A modern maximum-likelihood theory for high-dimensional logistic regression
Posted on

consider a logistic model with independent features in which $n$ and $p$ become increasingly large in a fixed ratio. The paper proves that
- the maximum-likelihood estimate is biased
- the variability of the MLE is far greater than classically estimated
- the likelihood-ratio test (LRT) is not distributed as a $\chi^2$
2 Contribution
a useful feature of this theory is that in the model, all of the results depend on the true coefficients $\beta$ only through the signal strength $\gamma$, where $\gamma^2 = \Var(X_i’\beta)$
3 Prior Work
4 Main Results
$p/n\rightarrow\kappa> 0$
assume $X_i\sim N(0, n^{-1}I_p)$
the exact scaling of $X_i$ is not important. The important scaling is the signal strength $X_i’\beta$ and we assume that the $p$ regression coefficients are scaled in such a way that
\[\lim_{n\rightarrow\infty} \Var(X_i'\beta) = \gamma^2\]where $\gamma$ is fixed.
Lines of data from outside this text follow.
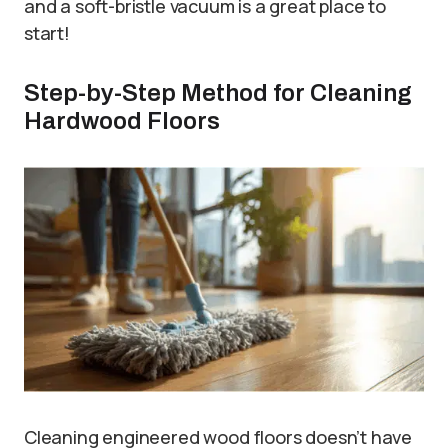
and a soft-bristle vacuum is a great place to
start!
Step-by-Step Method for Cleaning
Hardwood Floors
Cleaning engineered wood floors doesn’t have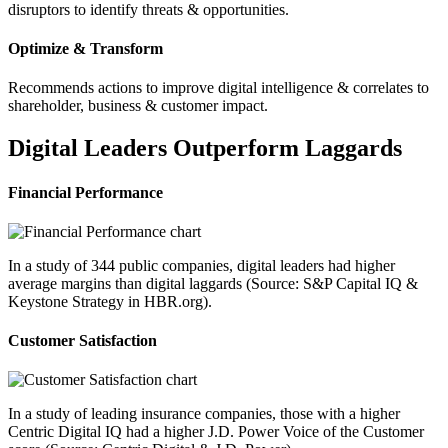
disruptors to identify threats & opportunities.
Optimize & Transform
Recommends actions to improve digital intelligence & correlates to
shareholder, business & customer impact.
Digital Leaders Outperform Laggards
Financial Performance
In a study of 344 public companies, digital leaders had higher
average margins than digital laggards (Source: S&P Capital IQ &
Keystone Strategy in HBR.org).
Customer Satisfaction
In a study of leading insurance companies, those with a higher
Centric Digital IQ had a higher J.D. Power Voice of the Customer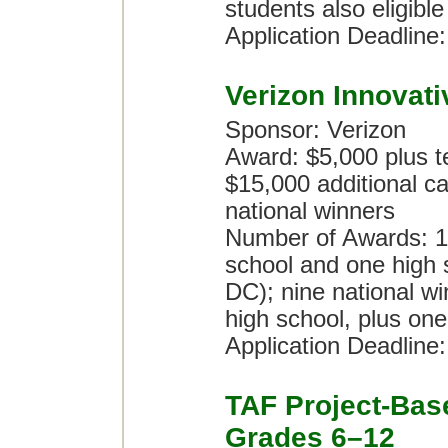
students also eligible
Application Deadline
Verizon Innovat
Sponsor: Verizon
Award: $5,000 plus te
$15,000 additional ca
national winners
Number of Awards: 10
school and one high 
DC); nine national wi
high school, plus one
Application Deadline
TAF Project-Bas
Grades 6–12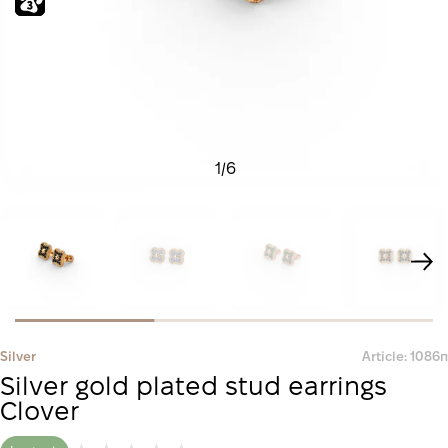
1
/
6
Silver
Article: 1086п
Silver gold plated stud earrings
Clover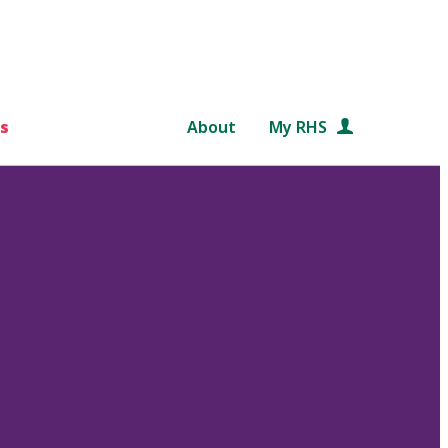
s
About
My RHS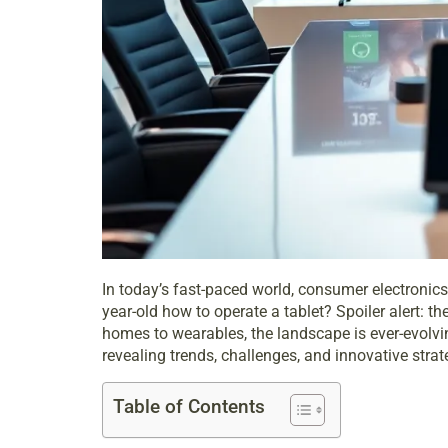
In today’s fast-paced world, consumer electronics 
year-old how to operate a tablet? Spoiler alert: t
homes to wearables, the landscape is ever-evolving
revealing trends, challenges, and innovative strat
Table of Contents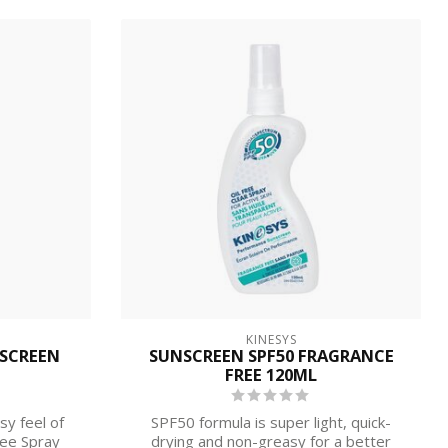
KINESYS
NSCREEN
SUNSCREEN SPF50 FRAGRANCE
FREE 120ML
sy feel of
SPF50 formula is super light, quick-
ree Spray
drying and non-greasy for a better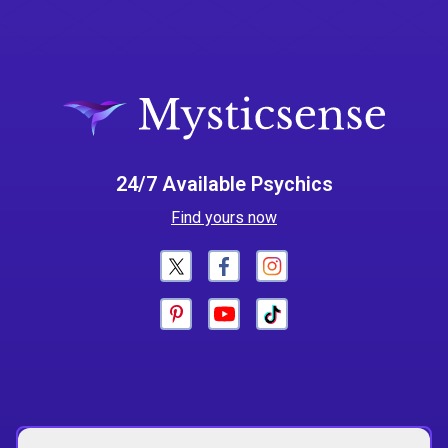
24/7 Available Psychics
Find yours now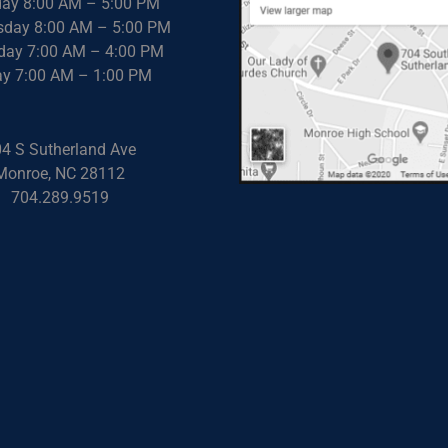
ay 8:00 AM – 5:00 PM
day 8:00 AM – 5:00 PM
day 7:00 AM – 4:00 PM
ay 7:00 AM – 1:00 PM
4 S Sutherland Ave
Monroe, NC 28112
704.289.9519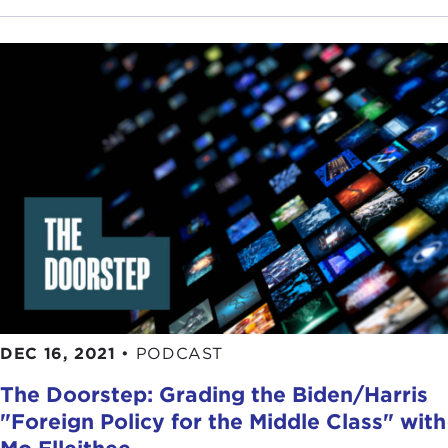
DEC 16, 2021
•
PODCAST
The Doorstep: Grading the Biden/Harris
"Foreign Policy for the Middle Class" with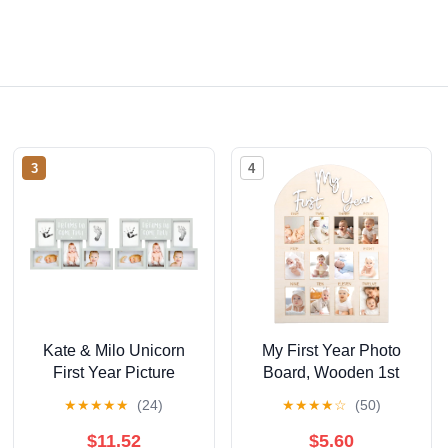
3
4
Kate & Milo Unicorn
My First Year Photo
First Year Picture
Board, Wooden 1st
Frame, First Year by
Birthday Decorations
★
★
★
★
★
(24)
★
★
★
★
☆
(50)
Month, Newborn Baby
for Her, 12 Monthly
Registry Must Haves,
Milestone Signs,
$11.52
$5.60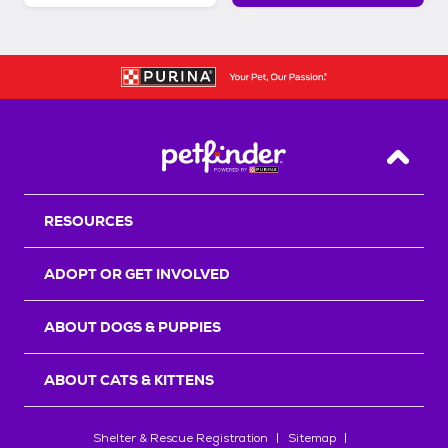
Back T
RESOURCES
ADOPT OR GET INVOLVED
ABOUT DOGS & PUPPIES
ABOUT CATS & KITTENS
Shelter & Rescue Registration
Sitemap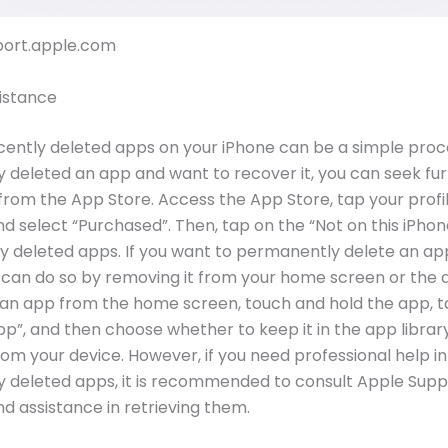
pport.apple.com
istance
cently deleted apps on your iPhone can be a simple proce
y deleted an app and want to recover it, you can seek fu
from the App Store. Access the App Store, tap your profi
and select “Purchased”. Then, tap on the “Not on this iPhon
y deleted apps. If you want to permanently delete an ap
 can do so by removing it from your home screen or the a
an app from the home screen, touch and hold the app, 
”, and then choose whether to keep it in the app library
 from your device. However, if you need professional help i
y deleted apps, it is recommended to consult Apple Supp
d assistance in retrieving them.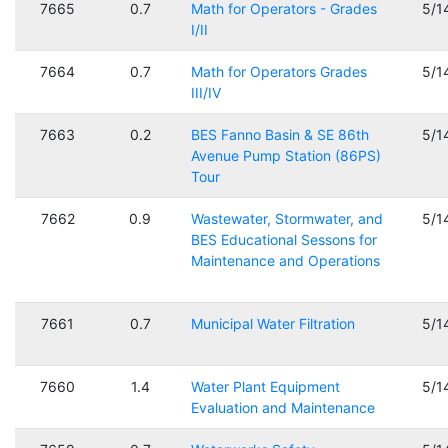
7665
0.7
Math for Operators - Grades
5/1
I/II
7664
0.7
Math for Operators Grades
5/1
III/IV
7663
0.2
BES Fanno Basin & SE 86th
5/1
Avenue Pump Station (86PS)
Tour
7662
0.9
Wastewater, Stormwater, and
5/1
BES Educational Sessons for
Maintenance and Operations
7661
0.7
Municipal Water Filtration
5/1
7660
1.4
Water Plant Equipment
5/1
Evaluation and Maintenance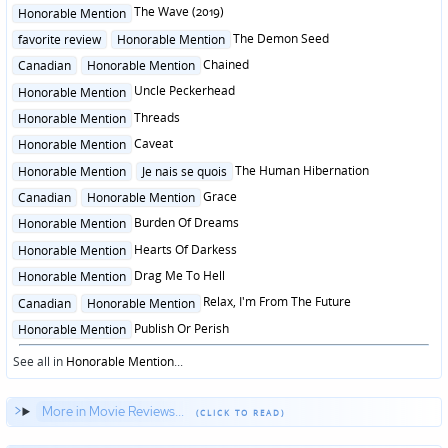
in
Posted
The Wave (2019)
Honorable Mention
in
Posted
The Demon Seed
favorite review
Honorable Mention
in
Posted
Chained
Canadian
Honorable Mention
in
Posted
Uncle Peckerhead
Honorable Mention
in
Posted
Threads
Honorable Mention
in
Posted
Caveat
Honorable Mention
in
Posted
The Human Hibernation
Honorable Mention
Je nais se quois
in
Posted
Grace
Canadian
Honorable Mention
in
Posted
Burden Of Dreams
Honorable Mention
in
Posted
Hearts Of Darkess
Honorable Mention
in
Posted
Drag Me To Hell
Honorable Mention
in
Posted
Relax, I'm From The Future
Canadian
Honorable Mention
in
Posted
Publish Or Perish
Honorable Mention
in
See all in
Honorable Mention
...
More in Movie Reviews...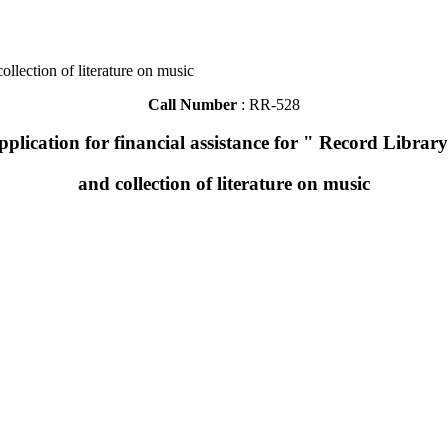
ollection of literature on music
Call Number
: RR-528
pplication for financial assistance for " Record Library
and collection of literature on music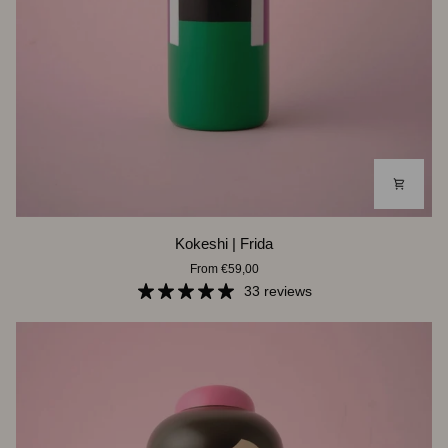
Kokeshi
Kokeshi | Frida
|
From €59,00
Frida
33 reviews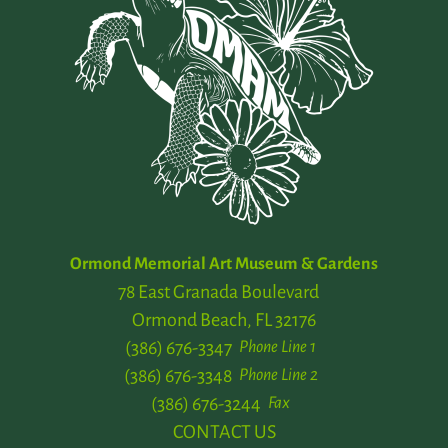
Ormond Memorial Art Museum & Gardens
78 East Granada Boulevard
Ormond Beach, FL 32176
(386) 676-3347
Phone Line 1
(386) 676-3348
Phone Line 2
(386) 676-3244
Fax
CONTACT US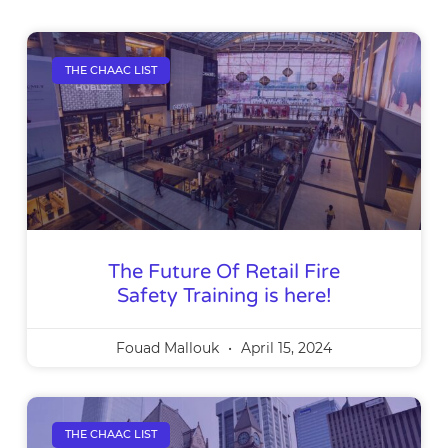
THE CHAAC LIST
The Future Of Retail Fire
Safety Training is here!
Fouad Mallouk
April 15, 2024
THE CHAAC LIST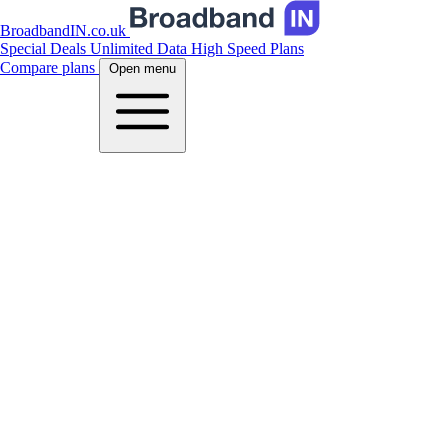
BroadbandIN.co.uk
Special Deals
Unlimited Data
High Speed Plans
Compare plans
Open menu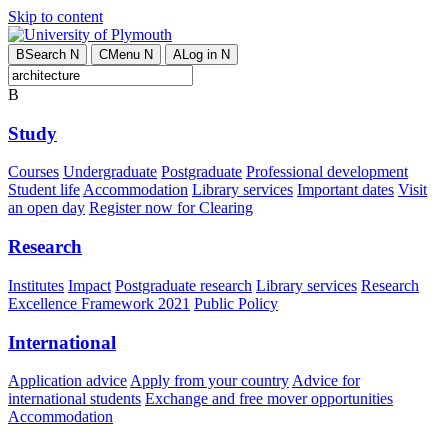
Skip to content
B
Search
N
C
Menu
N
A
Log in
N
B
Study
Courses
Undergraduate
Postgraduate
Professional development
Student life
Accommodation
Library services
Important dates
Visit
an open day
Register now for Clearing
Research
Institutes
Impact
Postgraduate research
Library services
Research
Excellence Framework 2021
Public Policy
International
Application advice
Apply from your country
Advice for
international students
Exchange and free mover opportunities
Accommodation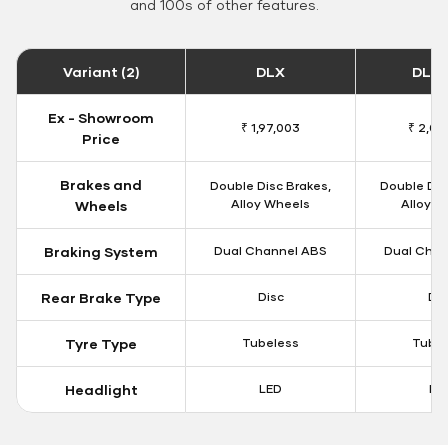
and 100s of other features.
Variant (2)
DLX
DLX 
Ex - Showroom
₹ 1,97,003
₹ 2,00
Price
Brakes and
Double Disc Brakes,
Double Dis
Alloy Wheels
Alloy W
Wheels
Braking System
Dual Channel ABS
Dual Chan
Rear Brake Type
Disc
Dis
Tyre Type
Tubeless
Tubel
Headlight
LED
LE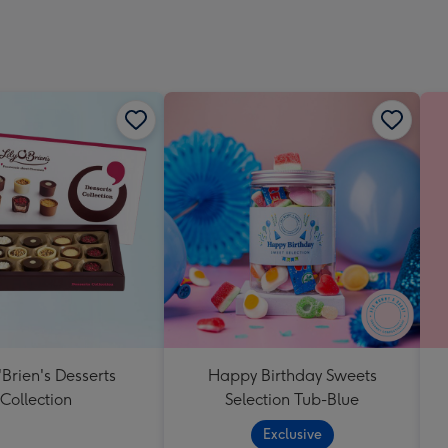
'Brien's Desserts
Happy Birthday Sweets
Collection
Selection Tub-Blue
Exclusive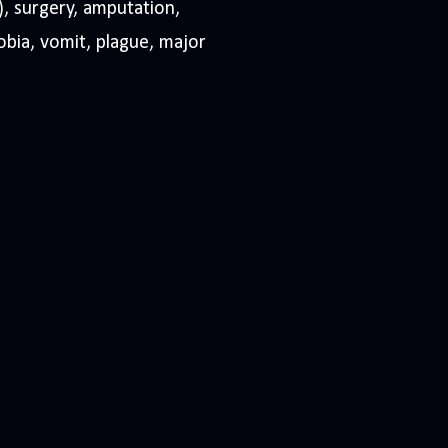
), surgery, amputation,
obia, vomit, plague, major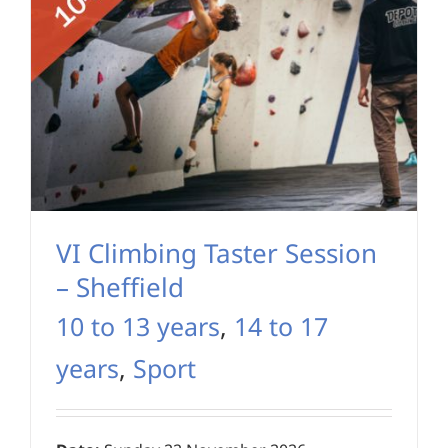
VI Climbing Taster Session
– Sheffield
10 to 13 years
,
14 to 17
years
,
Sport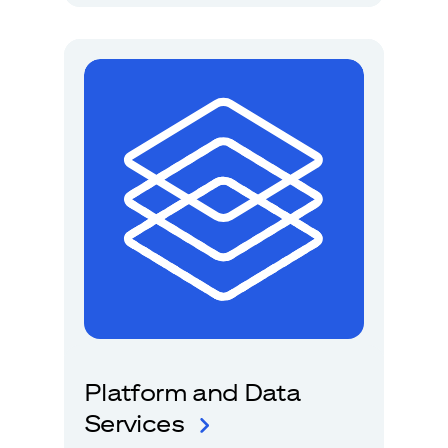
Platform and Data
Services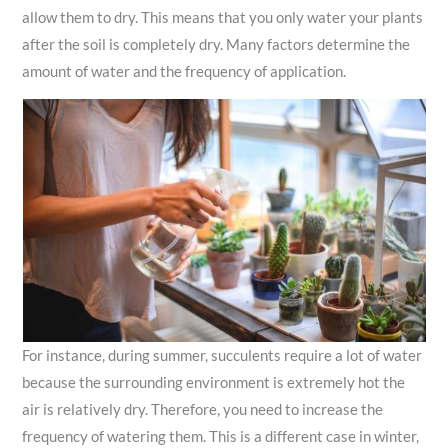
allow them to dry. This means that you only water your plants
after the soil is completely dry. Many factors determine the
amount of water and the frequency of application.
For instance, during summer, succulents require a lot of water
because the surrounding environment is extremely hot the
air is relatively dry. Therefore, you need to increase the
frequency of watering them. This is a different case in winter,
4.a When Does the MLE Exist?
The MLE $\hat\beta$ is the minimizer of the negative log-likelihood $\ell$ defined via
\[\ell(b) = \sum_{i=1}^n\{\rho(X_i'b) - y_i(X_i'b)\}, \quad \rho(t) = \log(1+e^t)\]a first important remark is that in high dimensions, the MLE does not asymptotically exist if the signal strength $\gamma$ exceeds a certain functional $g_{MLE}(\kappa)$ of the dimensionality
4.b A system of nonlinear equations
the asymptotic behavior of both the MLE and the LRT is characterized by a system of equations in three variables $(\alpha, \sigma,\lambda)$
4.c The average behavior of the MLE
\[\frac 1p\sum_{j=1}^p \psi(\hat\beta_j - \alpha_\star\beta_j, \beta_j) \overset{a.s.}{\rightarrow} \bbE[\psi(\sigma_\star Z, \beta)], Z\sim N(0, 1)\]4.d The distribution of the null MLE coordinates
\[\hat\beta_j\overset{d}{\rightarrow} N(0, \sigma^2_\star)\]4.e The Distribution of the LRT
\[2\Lambda_j \overset{d}{\rightarrow} \frac{\kappa \sigma_\star^2}{\lambda_\star}\chi_1^2\]the LLR is stochastically much larger than a $\chi_1^2$
4.f other scalings
4.g Non-Gaussian Covariates
5. Adjusting Inference by Estimating the Signal Strength
5.a ProbeFrontier: Estimating $\gamma$ by Probing the MLE Frontier
Given a data sample $(y_i, X_i)$, we begin by choosing a fine grid of values $\kappa\le \kappa_1\le\kappa_2 \ldots \le \kappa_K\le 1/2$.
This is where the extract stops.